The 17-minute “Fishing Without Nets,” directed by Cutter Hodierne, appears at first to be a documentary about a band of Somali pirates, crisply shot from an embedded position within the group. It slowly becomes clear, though, that this is a fictional story of a local fisherman (Abdi Muktar) conscripted by the pirates and forced to make a moral choice. “Fishing” depicts an economic Third World wasteland without letting its characters off the hook; Hodierne is reportedly trying to turn the short into a feature, and it’ll be fascinating to see if he can maintain his terse balancing act in the longer format.
“The Return,” from the Kosovo filmmaker Blerta Zegiri, is a heart-wrenching 21 minutes about a man (Lulzim Bucolli) who reunites with his wife (Adriana Matoshi) and young son after years as a prisoner of war. The film explores with delicate clarity the tenderness and awkwardness between the couple, leading up to a revelation by the wife that forces the husband to examine how much hate and how much love are left in his heart.

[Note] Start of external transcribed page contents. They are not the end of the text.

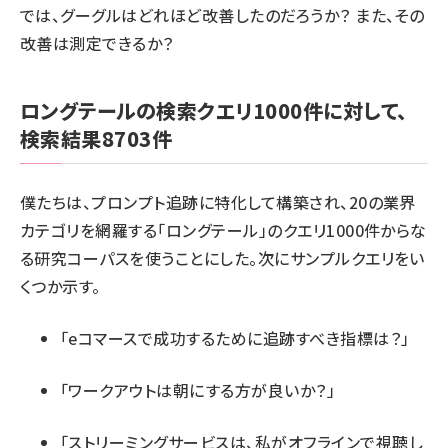
では、グーグルはどれほど改善したのだろうか？ また、その
改善は測定できるか？
ロングテールの検索クエリ1000件に対して、
検索結果8703件
僕たちは、プロンプト追跡に特化して構築され、20の業界
カテゴリを網羅する「ロングテール」のクエリ1000件からな
る研究コーパスを使うことにした。次にサンプルクエリをい
くつか示す。
「eコマースで成功するために追跡すべき指標は？」
「ワークアウトは朝にする方が良いか？」
「ストリーミングサービスは、私がオフラインで視聴し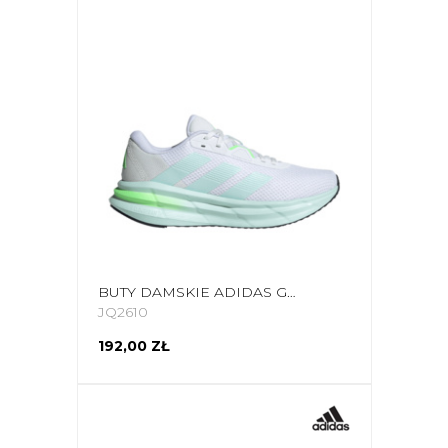
BUTY DAMSKIE ADIDAS GALAXY 7 RUNNING JQ2610
JQ2610
192,00 ZŁ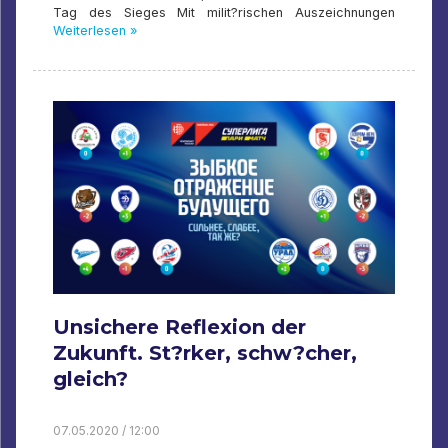
Tag des Sieges Mit milit?rischen Auszeichnungen
Weiterlesen »
Unsichere Reflexion der
Zukunft. St?rker, schw?cher,
gleich?
07.05.2020 / 12:00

Those are the winners (literally: both films won jury prizes at Sundance). The shorter shorts are less impactful if occasionally diverting. “The Arm,” directed by Brie Larsen, Sarah Ramos, and Jessie Ennis, is a tart tale of modern social-media horror about a shy teenager (Miles Heizer) who tries to maintain a texting romance with a new girlfriend, with dire results. “First Birthday,” from Andrew Ahn, is a brief but quietly moving story about a gay Korean-American man (Joshua Kwak) coming to terms with his estrangement from his family.
Two of the shorts address robots, kind of. “The Robots of Brixton,” by Kibwe Tavares, mixes excellent home-cooked computer animation and social outrage for a muddled metaphor about racial oppression in Britain. The four-minute “Meaning of Robots” is a profile of Mike Sullivan, a 65-year-old shut-in obsessed with making a stop-motion porn film starring robot miniatures. Both are like finding a wing nut in the bowl.

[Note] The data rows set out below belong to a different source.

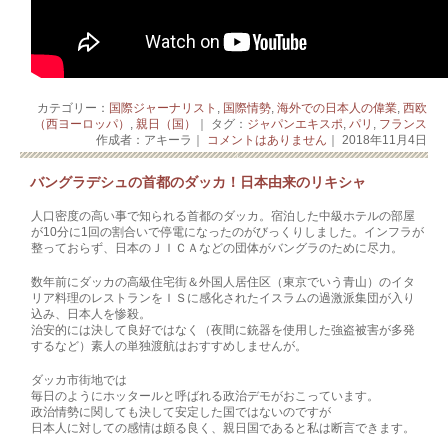
カテゴリー：
国際ジャーナリスト
,
国際情勢
,
海外での日本人の偉業
,
西欧
（西ヨーロッパ）
,
親日（国）
｜ タグ：
ジャパンエキスポ
,
パリ
,
フランス
作成者：アキーラ｜
コメントはありません
｜ 2018年11月4日
バングラデシュの首都のダッカ！日本由来のリキシャ
人口密度の高い事で知られる首都のダッカ。宿泊した中級ホテルの部屋
が10分に1回の割合いで停電になったのがびっくりしました。インフラが
整っておらず、日本のＪＩＣＡなどの団体がバングラのために尽力。
数年前にダッカの高級住宅街＆外国人居住区（東京でいう青山）のイタ
リア料理のレストランをＩＳに感化されたイスラムの過激派集団が入り
込み、日本人を惨殺。
治安的には決して良好ではなく（夜間に銃器を使用した強盗被害が多発
するなど）素人の単独渡航はおすすめしませんが。
ダッカ市街地では
毎日のようにホッタールと呼ばれる政治デモがおこっています。
政治情勢に関しても決して安定した国ではないのですが
日本人に対しての感情は頗る良く、親日国であると私は断言できます。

“Don’t Hug Me I’m Scared,” an aggressively dada variation on “Pee-wee’s Playhouse”-style kiddie entertainment, is the weirdest of the shorts, and very engagingly so: It’s the party-mix equivalent of brown acid. Then there’s Nash Edgerton’s “Bear,” a disappointing follow-up to the filmmaker’s 2007 festival-viral video hit “Spider.” Once again the well-meaning but way-too-enthusiastic Jack (Edgerton) comes up with a plan to surprise his girlfriend (Mirrah Foulkes this time), and once again it goes spectacularly awry. But where the first film — you can find it online, and you should — developed the idea in believably horrible-funny ways, “Bear” tips quickly into absurdity. It’s the one tidbit in this variable mix that requires too much chewing to swallow.